WORK INSTRUCTION »
Exclude the pictures and repeat all of the data exactly.

GIVEN RECORDS »
-=-=-=-=-
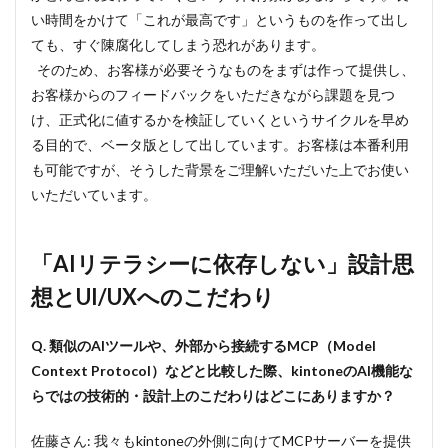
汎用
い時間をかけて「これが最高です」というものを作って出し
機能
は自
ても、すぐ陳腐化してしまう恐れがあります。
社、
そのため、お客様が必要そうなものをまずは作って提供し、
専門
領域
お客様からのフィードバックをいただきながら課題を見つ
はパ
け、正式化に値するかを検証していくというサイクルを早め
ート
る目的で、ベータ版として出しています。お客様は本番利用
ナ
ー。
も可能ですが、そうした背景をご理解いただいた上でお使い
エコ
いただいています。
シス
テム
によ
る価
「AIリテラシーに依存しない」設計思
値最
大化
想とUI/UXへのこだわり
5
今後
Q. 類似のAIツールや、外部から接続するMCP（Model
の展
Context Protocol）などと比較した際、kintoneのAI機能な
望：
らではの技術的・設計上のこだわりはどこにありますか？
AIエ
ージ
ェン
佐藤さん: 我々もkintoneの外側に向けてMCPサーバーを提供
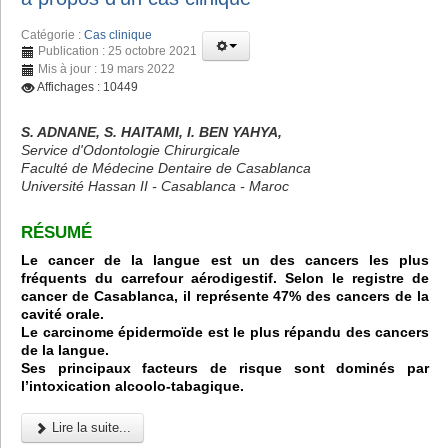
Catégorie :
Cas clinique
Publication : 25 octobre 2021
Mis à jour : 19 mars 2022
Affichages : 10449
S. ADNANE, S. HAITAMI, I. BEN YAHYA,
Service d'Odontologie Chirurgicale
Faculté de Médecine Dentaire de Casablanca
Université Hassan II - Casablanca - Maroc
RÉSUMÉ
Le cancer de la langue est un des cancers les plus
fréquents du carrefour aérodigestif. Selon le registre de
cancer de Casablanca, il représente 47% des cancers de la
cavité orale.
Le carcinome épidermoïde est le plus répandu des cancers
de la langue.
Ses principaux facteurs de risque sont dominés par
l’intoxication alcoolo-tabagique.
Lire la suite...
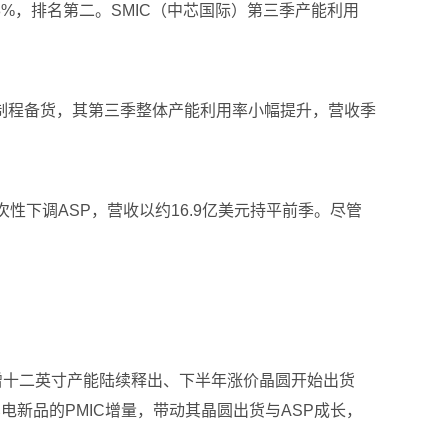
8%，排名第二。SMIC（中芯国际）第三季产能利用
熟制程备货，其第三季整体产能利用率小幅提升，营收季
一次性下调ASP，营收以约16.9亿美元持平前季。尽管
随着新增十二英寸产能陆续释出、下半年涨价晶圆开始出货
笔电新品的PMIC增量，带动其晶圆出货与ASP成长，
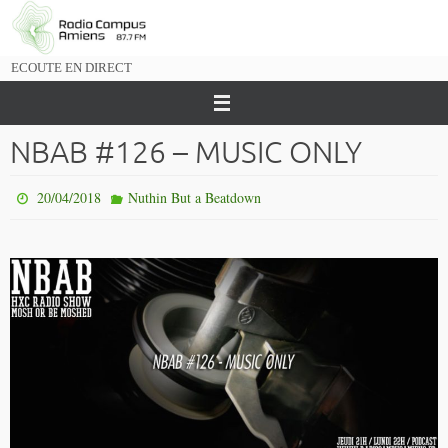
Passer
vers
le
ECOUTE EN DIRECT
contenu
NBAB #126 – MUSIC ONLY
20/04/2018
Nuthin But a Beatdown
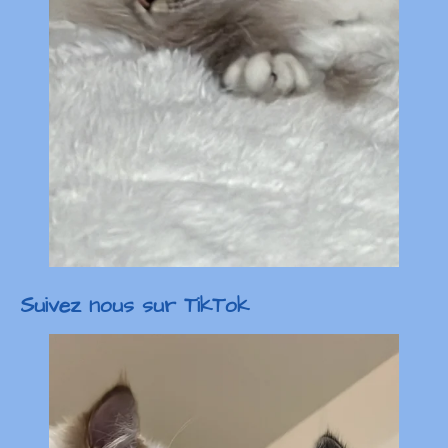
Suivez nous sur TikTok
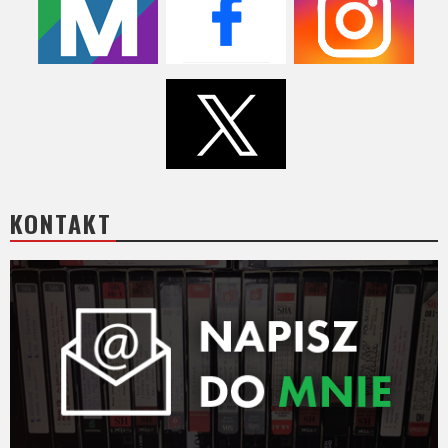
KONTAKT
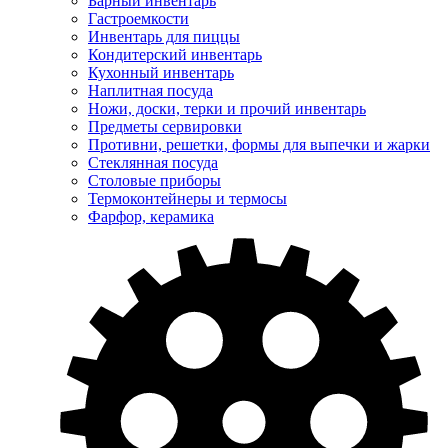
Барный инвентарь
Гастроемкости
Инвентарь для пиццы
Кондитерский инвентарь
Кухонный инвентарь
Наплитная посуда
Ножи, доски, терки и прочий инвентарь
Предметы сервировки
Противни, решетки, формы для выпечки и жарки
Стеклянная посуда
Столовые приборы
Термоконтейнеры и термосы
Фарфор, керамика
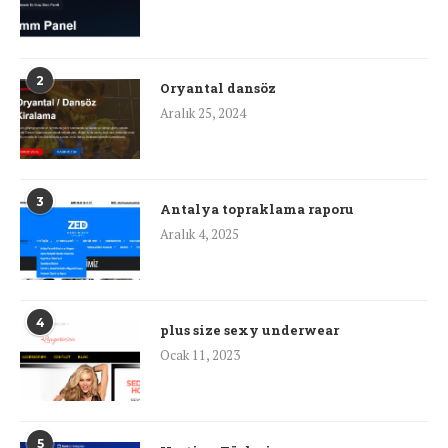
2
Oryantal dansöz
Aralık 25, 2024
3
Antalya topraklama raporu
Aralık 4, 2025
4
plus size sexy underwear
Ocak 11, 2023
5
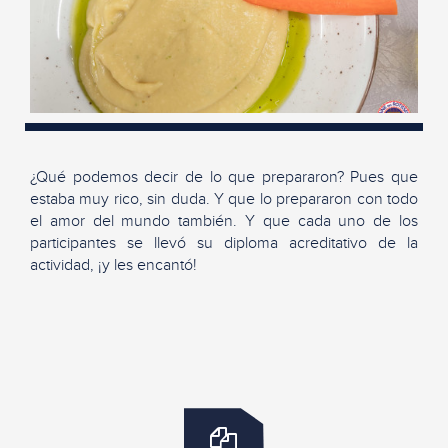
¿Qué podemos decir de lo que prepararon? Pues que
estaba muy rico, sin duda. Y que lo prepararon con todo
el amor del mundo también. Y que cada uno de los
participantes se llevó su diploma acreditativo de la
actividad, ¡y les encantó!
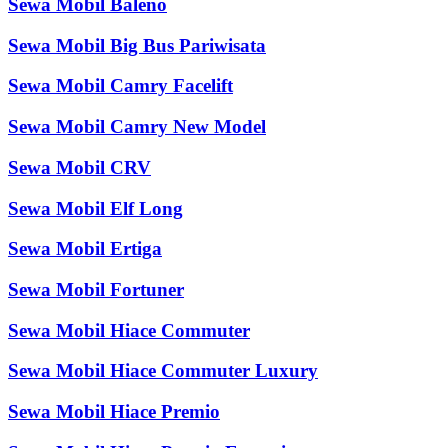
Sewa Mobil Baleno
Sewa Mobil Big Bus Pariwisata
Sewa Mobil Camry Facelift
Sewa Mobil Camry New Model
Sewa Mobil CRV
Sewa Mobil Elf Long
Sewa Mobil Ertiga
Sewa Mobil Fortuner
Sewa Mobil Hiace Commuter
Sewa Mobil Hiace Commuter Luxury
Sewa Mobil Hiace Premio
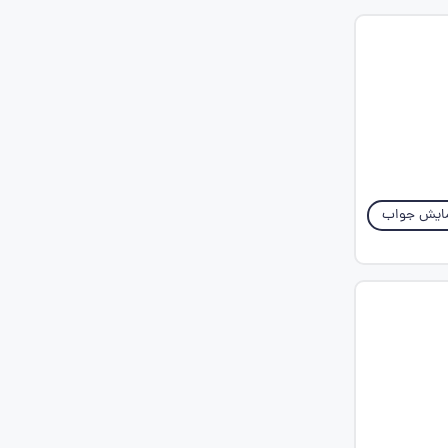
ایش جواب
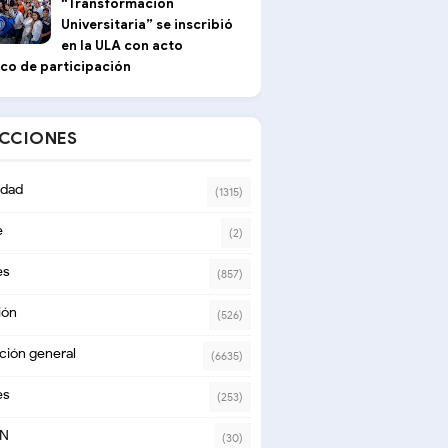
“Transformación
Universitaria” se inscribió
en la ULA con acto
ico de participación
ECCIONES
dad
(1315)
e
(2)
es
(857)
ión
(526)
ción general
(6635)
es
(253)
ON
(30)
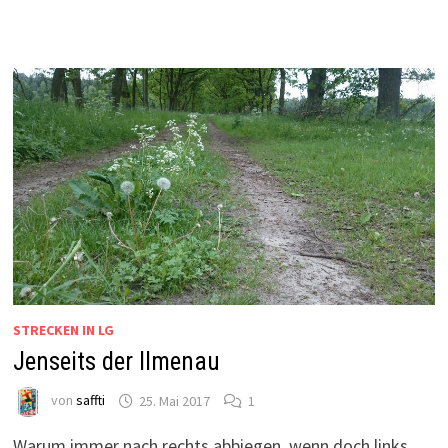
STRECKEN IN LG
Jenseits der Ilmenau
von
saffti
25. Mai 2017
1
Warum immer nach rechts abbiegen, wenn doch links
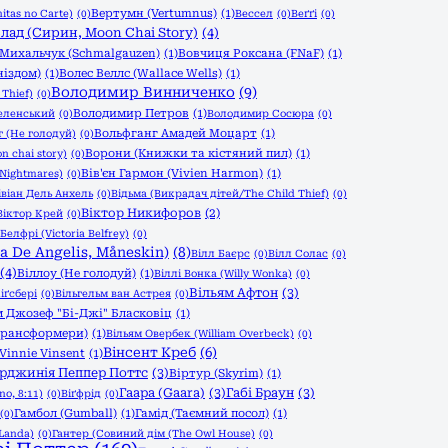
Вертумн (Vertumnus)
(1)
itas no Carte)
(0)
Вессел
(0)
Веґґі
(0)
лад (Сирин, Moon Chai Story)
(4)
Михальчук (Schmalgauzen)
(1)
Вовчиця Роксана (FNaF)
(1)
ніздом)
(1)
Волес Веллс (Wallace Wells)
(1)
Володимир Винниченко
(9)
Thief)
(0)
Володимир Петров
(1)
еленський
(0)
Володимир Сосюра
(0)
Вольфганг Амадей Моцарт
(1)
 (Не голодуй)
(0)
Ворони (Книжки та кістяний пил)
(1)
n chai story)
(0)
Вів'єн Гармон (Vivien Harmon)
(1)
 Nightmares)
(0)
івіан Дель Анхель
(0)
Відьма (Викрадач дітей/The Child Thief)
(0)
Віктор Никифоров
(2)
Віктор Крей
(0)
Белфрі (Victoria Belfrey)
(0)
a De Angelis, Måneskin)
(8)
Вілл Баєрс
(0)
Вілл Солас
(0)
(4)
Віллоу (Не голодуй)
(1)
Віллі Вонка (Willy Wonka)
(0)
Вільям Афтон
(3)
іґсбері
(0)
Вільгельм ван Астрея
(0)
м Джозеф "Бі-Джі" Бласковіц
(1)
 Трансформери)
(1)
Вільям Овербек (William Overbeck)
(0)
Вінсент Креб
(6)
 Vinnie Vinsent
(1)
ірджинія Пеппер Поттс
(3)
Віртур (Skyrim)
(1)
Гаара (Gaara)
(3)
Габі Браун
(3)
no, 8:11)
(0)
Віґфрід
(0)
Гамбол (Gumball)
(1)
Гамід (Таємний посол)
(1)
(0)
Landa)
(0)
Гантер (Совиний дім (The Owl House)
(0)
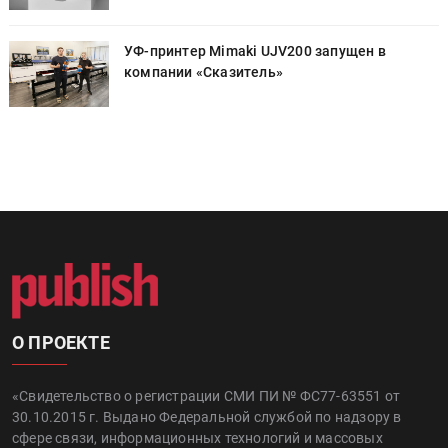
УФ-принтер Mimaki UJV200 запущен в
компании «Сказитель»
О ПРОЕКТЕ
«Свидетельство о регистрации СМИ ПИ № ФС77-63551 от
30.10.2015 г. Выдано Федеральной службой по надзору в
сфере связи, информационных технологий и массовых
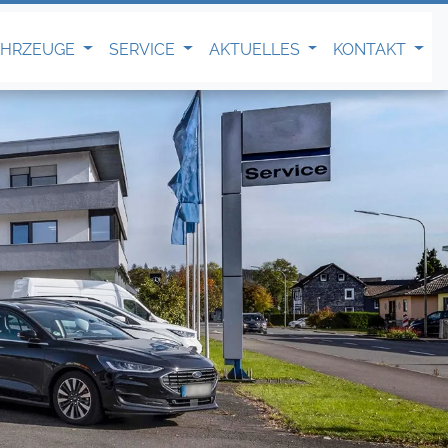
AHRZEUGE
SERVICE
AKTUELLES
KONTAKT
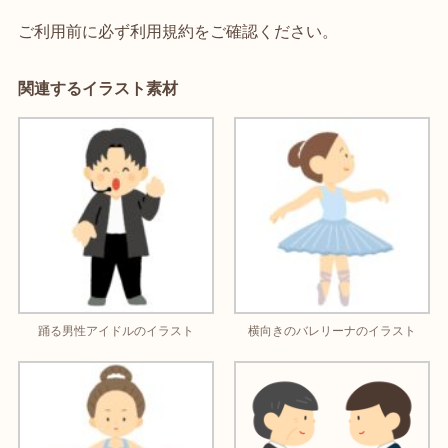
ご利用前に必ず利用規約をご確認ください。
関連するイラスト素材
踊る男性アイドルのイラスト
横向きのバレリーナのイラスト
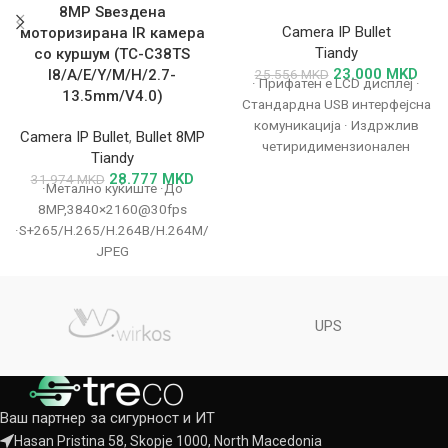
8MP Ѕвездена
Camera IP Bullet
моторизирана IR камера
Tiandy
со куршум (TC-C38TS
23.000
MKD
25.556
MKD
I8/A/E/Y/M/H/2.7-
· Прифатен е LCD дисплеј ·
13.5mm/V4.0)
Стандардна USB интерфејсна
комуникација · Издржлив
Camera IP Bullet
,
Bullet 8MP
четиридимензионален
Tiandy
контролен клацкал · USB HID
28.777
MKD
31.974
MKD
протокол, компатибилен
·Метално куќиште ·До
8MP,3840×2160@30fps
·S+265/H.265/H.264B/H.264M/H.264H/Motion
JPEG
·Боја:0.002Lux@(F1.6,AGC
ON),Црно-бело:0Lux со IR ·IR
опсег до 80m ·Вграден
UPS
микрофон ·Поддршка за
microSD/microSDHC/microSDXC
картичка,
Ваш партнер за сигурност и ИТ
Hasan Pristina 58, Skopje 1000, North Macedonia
-=-=-=-=-
TASK RESPONSE »
汎用
い時間をかけて「これが最高です」というものを作って出し
機能
は自
ても、すぐ陳腐化してしまう恐れがあります。
社、
そのため、お客様が必要そうなものをまずは作って提供し、
専門
領域
お客様からのフィードバックをいただきながら課題を見つ
はパ
け、正式化に値するかを検証していくというサイクルを早め
ート
る目的で、ベータ版として出しています。お客様は本番利用
ナ
ー。
も可能ですが、そうした背景をご理解いただいた上でお使い
エコ
いただいています。
シス
テム
によ
る価
「AIリテラシーに依存しない」設計思
値最
大化
想とUI/UXへのこだわり
5
今後
Q. 類似のAIツールや、外部から接続するMCP（Model
の展
Context Protocol）などと比較した際、kintoneのAI機能な
望：
らではの技術的・設計上のこだわりはどこにありますか？
AIエ
ージ
ェン
佐藤さん: 我々もkintoneの外側に向けてMCPサーバーを提供
Catégorie :
Cas clinique
Publication : 25 octobre 2021
Mis à jour : 19 mars 2022
Affichages : 10449
S. ADNANE, S. HAITAMI, I. BEN YAHYA,
Service d'Odontologie Chirurgicale
Faculté de Médecine Dentaire de Casablanca
Université Hassan II - Casablanca - Maroc
RÉSUMÉ
Le cancer de la langue est un des cancers les plus
fréquents du carrefour aérodigestif. Selon le registre de
cancer de Casablanca, il représente 47% des cancers de la
cavité orale.
Le carcinome épidermoïde est le plus répandu des cancers
de la langue.
Ses principaux facteurs de risque sont dominés par
l’intoxication alcoolo-tabagique.
Lire la suite...
8%，排名第二。SMIC（中芯国际）第三季产能利用
熟制程备货，其第三季整体产能利用率小幅提升，营收季
一次性下调ASP，营收以约16.9亿美元持平前季。尽管
随着新增十二英寸产能陆续释出、下半年涨价晶圆开始出货
笔电新品的PMIC增量，带动其晶圆出货与ASP成长，
Passer
vers
le
ECOUTE EN DIRECT
contenu
NBAB #126 – MUSIC ONLY
20/04/2018
Nuthin But a Beatdown
Suivez nous sur TikTok
KONTAKT
Барный инвентарь
Гастроемкости
Инвентарь для пиццы
Кондитерский инвентарь
Кухонный инвентарь
Наплитная посуда
Ножи, доски, терки и прочий инвентарь
Предметы сервировки
Противни, решетки, формы для выпечки и жарки
Стеклянная посуда
Столовые приборы
Термоконтейнеры и термосы
Фарфор, керамика
2
Oryantal dansöz
Aralık 25, 2024
3
Antalya topraklama raporu
Aralık 4, 2025
4
plus size sexy underwear
Ocak 11, 2023
5
¿Qué podemos decir de lo que prepararon? Pues que
estaba muy rico, sin duda. Y que lo prepararon con todo
el amor del mundo también. Y que cada uno de los
participantes se llevó su diploma acreditativo de la
actividad, ¡y les encantó!
Sewa Mobil Baleno
Sewa Mobil Big Bus Pariwisata
Sewa Mobil Camry Facelift
Sewa Mobil Camry New Model
Sewa Mobil CRV
Sewa Mobil Elf Long
Sewa Mobil Ertiga
Sewa Mobil Fortuner
Sewa Mobil Hiace Commuter
Sewa Mobil Hiace Commuter Luxury
Sewa Mobil Hiace Premio
ایش جواب
“Transformación
Universitaria” se inscribió
en la ULA con acto
ico de participación
ECCIONES
dad
(1315)
e
(2)
es
(857)
ión
(526)
ción general
(6635)
es
(253)
ON
(30)
STRECKEN IN LG
Jenseits der Ilmenau
von
saffti
25. Mai 2017
1
Warum immer nach rechts abbiegen, wenn doch links
Вертумн (Vertumnus)
(1)
itas no Carte)
(0)
Вессел
(0)
Веґґі
(0)
лад (Сирин, Moon Chai Story)
(4)
Михальчук (Schmalgauzen)
(1)
Вовчиця Роксана (FNaF)
(1)
ніздом)
(1)
Волес Веллс (Wallace Wells)
(1)
Володимир Винниченко
(9)
Thief)
(0)
Володимир Петров
(1)
еленський
(0)
Володимир Сосюра
(0)
Вольфганг Амадей Моцарт
(1)
 (Не голодуй)
(0)
Ворони (Книжки та кістяний пил)
(1)
n chai story)
(0)
Вів'єн Гармон (Vivien Harmon)
(1)
 Nightmares)
(0)
івіан Дель Анхель
(0)
Відьма (Викрадач дітей/The Child Thief)
(0)
Віктор Никифоров
(2)
Віктор Крей
(0)
Белфрі (Victoria Belfrey)
(0)
a De Angelis, Måneskin)
(8)
Вілл Баєрс
(0)
Вілл Солас
(0)
(4)
Віллоу (Не голодуй)
(1)
Віллі Вонка (Willy Wonka)
(0)
Вільям Афтон
(3)
іґсбері
(0)
Вільгельм ван Астрея
(0)
м Джозеф "Бі-Джі" Бласковіц
(1)
 Трансформери)
(1)
Вільям Овербек (William Overbeck)
(0)
Вінсент Креб
(6)
 Vinnie Vinsent
(1)
ірджинія Пеппер Поттс
(3)
Віртур (Skyrim)
(1)
Гаара (Gaara)
(3)
Габі Браун
(3)
no, 8:11)
(0)
Віґфрід
(0)
Гамбол (Gumball)
(1)
Гамід (Таємний посол)
(1)
(0)
Landa)
(0)
Гантер (Совиний дім (The Owl House)
(0)
УФ-принтер Mimaki UJV200 запущен в
компании «Сказитель»
О ПРОЕКТЕ
«Свидетельство о регистрации СМИ ПИ № ФС77-63551 от
30.10.2015 г. Выдано Федеральной службой по надзору в
сфере связи, информационных технологий и массовых
AHRZEUGE
SERVICE
AKTUELLES
KONTAKT
ご利用前に必ず利用規約をご確認ください。
関連するイラスト素材
踊る男性アイドルのイラスト
横向きのバレリーナのイラスト
8MP Ѕвездена
Camera IP Bullet
моторизирана IR камера
Tiandy
со куршум (TC-C38TS
23.000
MKD
25.556
MKD
I8/A/E/Y/M/H/2.7-
· Прифатен е LCD дисплеј ·
13.5mm/V4.0)
Стандардна USB интерфејсна
комуникација · Издржлив
Camera IP Bullet
,
Bullet 8MP
четиридимензионален
Tiandy
контролен клацкал · USB HID
28.777
MKD
31.974
MKD
протокол, компатибилен
·Метално куќиште ·До
8MP,3840×2160@30fps
·S+265/H.265/H.264B/H.264M/H.264H/Motion
JPEG
·Боја:0.002Lux@(F1.6,AGC
ON),Црно-бело:0Lux со IR ·IR
опсег до 80m ·Вграден
UPS
микрофон ·Поддршка за
microSD/microSDHC/microSDXC
картичка,
Ваш партнер за сигурност и ИТ
Hasan Pristina 58, Skopje 1000, North Macedonia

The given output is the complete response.